Rising fuel costs and fares seem to be doing little to dissuade consumers. Mr. Bastian said Wednesday that March was Delta’s best sales month ever, beating a record set in 2019, despite having 10 percent fewer seats available. That comes as fares for domestic flights were up about 20 percent across the board between March 2019 and March 2022, according to an analysis by the Adobe Digital Economy Index, which draws on online sales from six of the top 10 U.S. airlines.

Justin Sullivan/Getty Images

“We’ve all been stuck at home for two years, and I think now that we have the opportunity to get out, there’s going to be a lot of willingness to pay,” said Joe Rohlena, lead airline analyst for Fitch Ratings. “If it remains expensive to travel further out, then you may see that kind of willingness to pay higher ticket prices back off.”

The pandemic severely diminished air travel, so it was no surprise that jet fuel prices plunged even more deeply than those for gasoline two years ago. In most of 2020, as the pandemic throttled transportation of all kinds, American refineries slashed their output of jet fuel — usually a reliable profit-maker — by as much as a million barrels a day.

But even in a business as cyclical as refining, the recovery for jet fuel has been remarkable.
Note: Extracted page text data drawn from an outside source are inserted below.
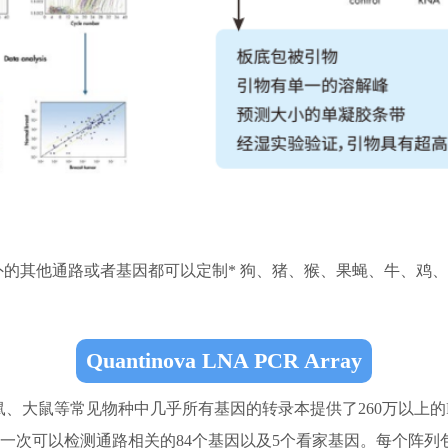
路外的其他通路或者基因都可以定制* 狗、猪、猴、果蝇、牛、鸡
Quantinova LNA PCR Array
统已针对人、小鼠、大鼠等常见物种中几乎所有基因的转录本提供了260万以
一次可以检测通路相关的84个基因以及5个看家基因。每个阵列包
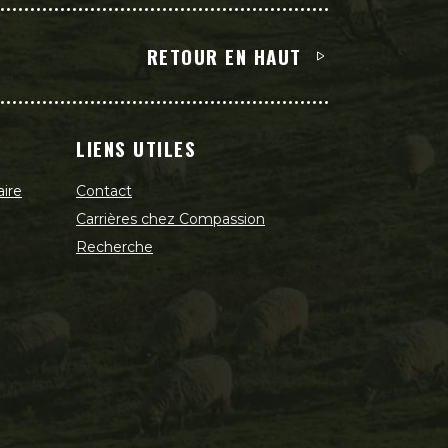
RETOUR EN HAUT
LIENS UTILES
aire
Contact
Carrières chez Compassion
Recherche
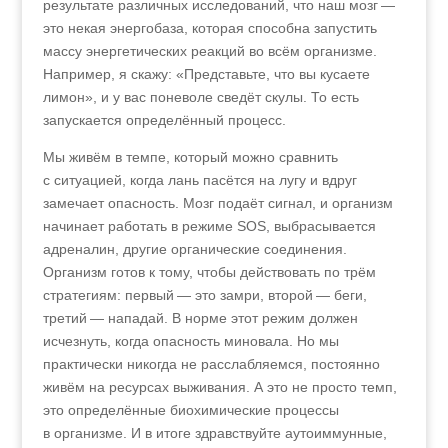
результате различных исследований, что наш мозг —
это некая энергобаза, которая способна запустить
массу энергетических реакций во всём организме.
Например, я скажу: «Представьте, что вы кусаете
лимон», и у вас поневоле сведёт скулы. То есть
запускается определённый процесс.
Мы живём в темпе, который можно сравнить
с ситуацией, когда лань пасётся на лугу и вдруг
замечает опасность. Мозг подаёт сигнал, и организм
начинает работать в режиме SOS, выбрасывается
адреналин, другие органические соединения.
Организм готов к тому, чтобы действовать по трём
стратегиям: первый — это замри, второй — беги,
третий — нападай. В норме этот режим должен
исчезнуть, когда опасность миновала. Но мы
практически никогда не расслабляемся, постоянно
живём на ресурсах выживания. А это не просто темп,
это определённые биохимические процессы
в организме. И в итоге здравствуйте аутоиммунные,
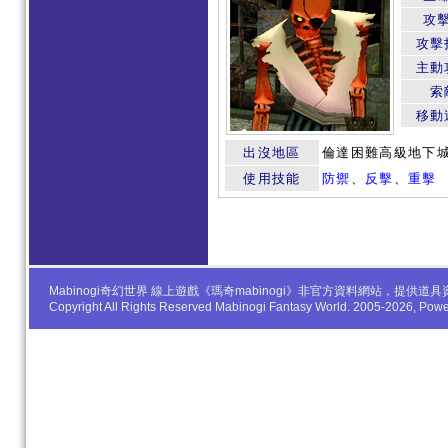
攻
攻擊
主動
索
移動
出沒地區
倫達困難高級地下
使用技能
防禦
、
反擊
、
重擊
Mabinogi奇幻世界 線上遊戲《瑪奇mabinogi》非官方資料網站，
Copyright All Rights Reserved Mabinogi Fantasy World. 2005-2026, Po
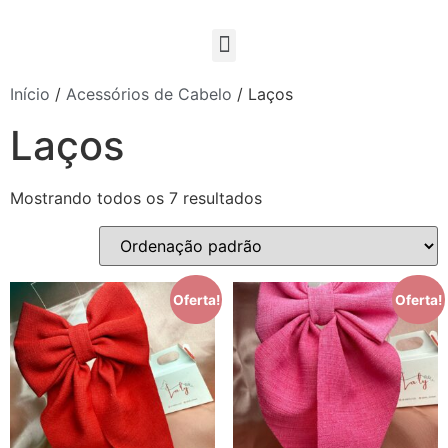
Início
/
Acessórios de Cabelo
/ Laços
Laços
Mostrando todos os 7 resultados
Oferta!
Oferta!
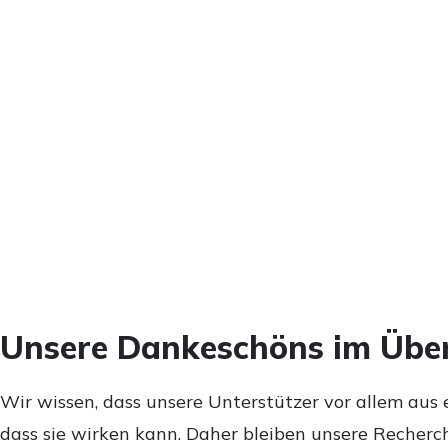
Unsere Dankeschöns im Über
Wir wissen, dass unsere Unterstützer vor allem aus 
dass sie wirken kann. Daher bleiben unsere Recherch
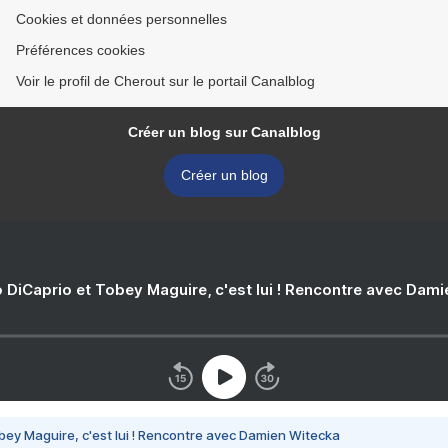
Cookies et données personnelles
Préférences cookies
Voir le profil de Cherout sur le portail Canalblog
Créer un blog sur Canalblog
Créer un blog
 DiCaprio et Tobey Maguire, c'est lui ! Rencontre avec Dam
bey Maguire, c'est lui ! Rencontre avec Damien Witecka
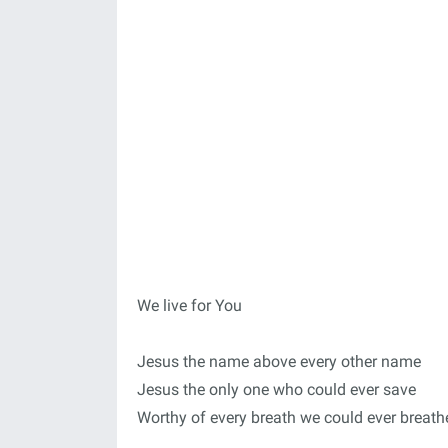
We live for You
Jesus the name above every other name
Jesus the only one who could ever save
Worthy of every breath we could ever breath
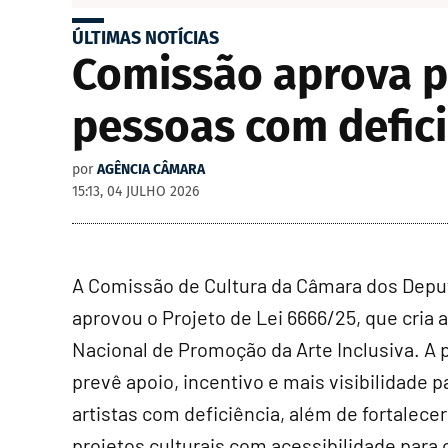
ÚLTIMAS NOTÍCIAS
Comissão aprova po
pessoas com defic
por
AGÊNCIA CÂMARA
15:13, 04 JULHO 2026
A Comissão de Cultura da Câmara dos Dep
aprovou o Projeto de Lei 6666/25, que cria a
Nacional de Promoção da Arte Inclusiva. A 
prevê apoio, incentivo e mais visibilidade p
artistas com deficiência, além de fortalecer
projetos culturais com acessibilidade para 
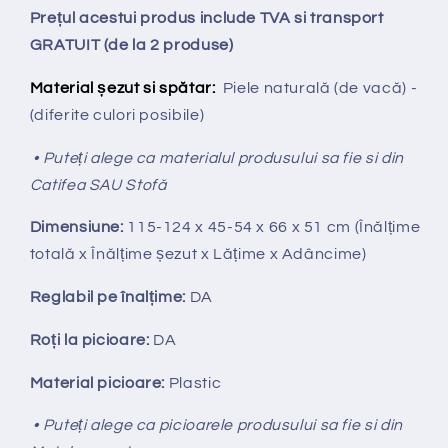
Prețul acestui produs include TVA si transport
GRATUIT (de la 2 produse)
Material șezut si spătar:
Piele naturală (de vacă) -
(diferite culori posibile)
• Puteți alege ca materialul produsului sa fie si din
Catifea SAU Stofă
Dimensiune:
115-124
x 45-54 x 66 x 51 cm (Înălțime
totală x Înălțime șezut x Lățime x Adâncime)
Reglabil pe
î
nal
ț
ime:
DA
Ro
ț
i la picioare:
DA
Material picioare:
Plastic
• Puteți alege ca picioarele produsului sa fie si din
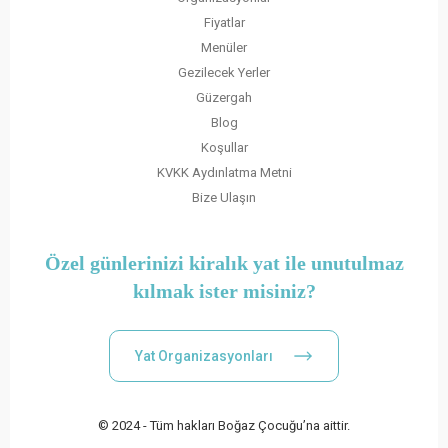
Fiyatlar
Menüler
Gezilecek Yerler
Güzergah
Blog
Koşullar
KVKK Aydınlatma Metni
Bize Ulaşın
Özel günlerinizi kiralık yat ile unutulmaz
kılmak ister misiniz?
Yat Organizasyonları
© 2024 - Tüm hakları Boğaz Çocuğu’na aittir.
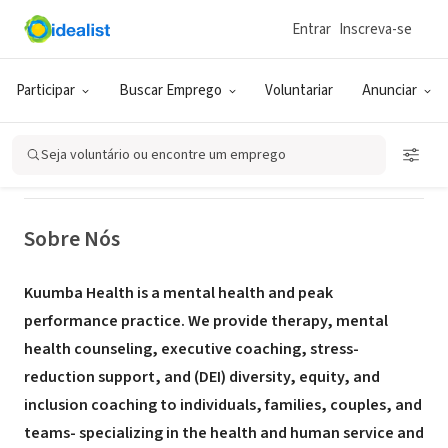
Entrar
Inscreva-se
CONSULTORIA (PRESTADOR DE SERVIÇO)
Participar
Buscar Emprego
Voluntariar
Anunciar
Kuumba Health LLC
Seja voluntário ou encontre um emprego
Kings County, NY
|
www.kuumbahealthinstitute.com
Sobre Nós
Kuumba Health is a mental health and peak
performance practice. We provide therapy, mental
health counseling, executive coaching, stress-
reduction support, and (DEI) diversity, equity, and
inclusion coaching to individuals, families, couples, and
teams- specializing in the health and human service and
Richard Joswick, head of global oil analytics at S&P Global Commodity Insights, said pipeline flows of jet fuel, though increasing, had not kept up with demand.
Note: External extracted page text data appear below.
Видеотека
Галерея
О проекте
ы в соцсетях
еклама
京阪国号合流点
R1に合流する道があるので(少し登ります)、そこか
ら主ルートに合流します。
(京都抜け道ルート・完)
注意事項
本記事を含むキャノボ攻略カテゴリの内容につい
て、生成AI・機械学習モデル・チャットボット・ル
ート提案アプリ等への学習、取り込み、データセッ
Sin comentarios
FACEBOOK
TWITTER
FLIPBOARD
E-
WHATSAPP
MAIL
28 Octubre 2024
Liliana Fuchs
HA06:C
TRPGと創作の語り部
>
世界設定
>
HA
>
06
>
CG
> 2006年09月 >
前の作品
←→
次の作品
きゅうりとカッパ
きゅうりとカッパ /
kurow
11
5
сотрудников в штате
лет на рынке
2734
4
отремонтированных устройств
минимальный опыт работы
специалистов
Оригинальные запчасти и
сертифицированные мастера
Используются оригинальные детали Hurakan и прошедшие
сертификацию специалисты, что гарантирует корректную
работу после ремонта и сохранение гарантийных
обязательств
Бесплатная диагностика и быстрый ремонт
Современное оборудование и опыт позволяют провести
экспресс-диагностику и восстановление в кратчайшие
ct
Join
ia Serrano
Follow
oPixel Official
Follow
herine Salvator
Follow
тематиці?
A few shipments that were supposed to go to New York this month were redirected through the Panama Canal to Los Angeles as California fuel prices began to climb. Other fuel was redirected to Baltimore and Washington as supplies there ran short.
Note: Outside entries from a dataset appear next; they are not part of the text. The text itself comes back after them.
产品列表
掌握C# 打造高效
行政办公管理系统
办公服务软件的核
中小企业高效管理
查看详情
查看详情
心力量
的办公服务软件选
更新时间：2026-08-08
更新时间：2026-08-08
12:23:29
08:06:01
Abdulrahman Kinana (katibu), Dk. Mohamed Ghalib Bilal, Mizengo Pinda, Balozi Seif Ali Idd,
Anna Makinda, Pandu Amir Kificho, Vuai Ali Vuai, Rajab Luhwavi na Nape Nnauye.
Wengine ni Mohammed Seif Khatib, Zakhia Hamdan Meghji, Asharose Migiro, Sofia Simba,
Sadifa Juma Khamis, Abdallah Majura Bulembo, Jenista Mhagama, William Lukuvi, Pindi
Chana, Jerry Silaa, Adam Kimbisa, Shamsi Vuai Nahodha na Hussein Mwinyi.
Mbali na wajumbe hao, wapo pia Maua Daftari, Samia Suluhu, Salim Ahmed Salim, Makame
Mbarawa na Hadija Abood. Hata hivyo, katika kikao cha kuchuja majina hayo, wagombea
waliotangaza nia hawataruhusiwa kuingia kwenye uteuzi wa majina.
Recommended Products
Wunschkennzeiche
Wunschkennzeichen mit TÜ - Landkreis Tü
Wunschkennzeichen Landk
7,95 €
“It’s like a water balloon — you squeeze it one place, it bulges out someplace else,” Mr. Joswick said.

Experts are predicting price spikes in the Rocky Mountain region and the West Coast as the summer travel season reaches its peak in July and August. Stockpiles are also low elsewhere in the country, with many airports stocking only a three-day supply, jeopardizing schedules if there is a bad-weather event like a hurricane.

Refineries produce jet fuel from the same batch of oil as diesel, and refineries are producing as much diesel as they can. Europe has curtailed its purchases of Russian diesel since the invasion of Ukraine, and instead imported more diesel from the United States, even as truck and railroad traffic has recovered here.

Refinery closings in Europe and North America in recent years have been another contributing factor. Since January 2019, refinery capacity has declined 5 percent in the United States and 6 percent in Europe, according to Turner, Mason & Company, a consulting firm in Dallas.

John Auers, Turner, Mason’s executive vice president, said it was hard to produce more jet fuel when the market was demanding more diesel, and equally hard to produce more diesel when the market was demanding more jet fuel. “People are traveling, driving and flying, and there is more commerce, so we’re going to have a tight market,” he said.

While the higher jet fuel costs have hurt airlines and consumers, refinery executives are happy for the extra business after two years of scant profits.

“Travel is up and demand for fuel is up, and with the Russian invasion impacting prices, fortunately or unfortunately, it bodes well for oil companies and jet fuel producers,” said Linda Salinas, vice president for operations at Texmark Chemicals, a Texas company that produces renewable jet fuel out of undistilled diesel made from used cooking oil and waste.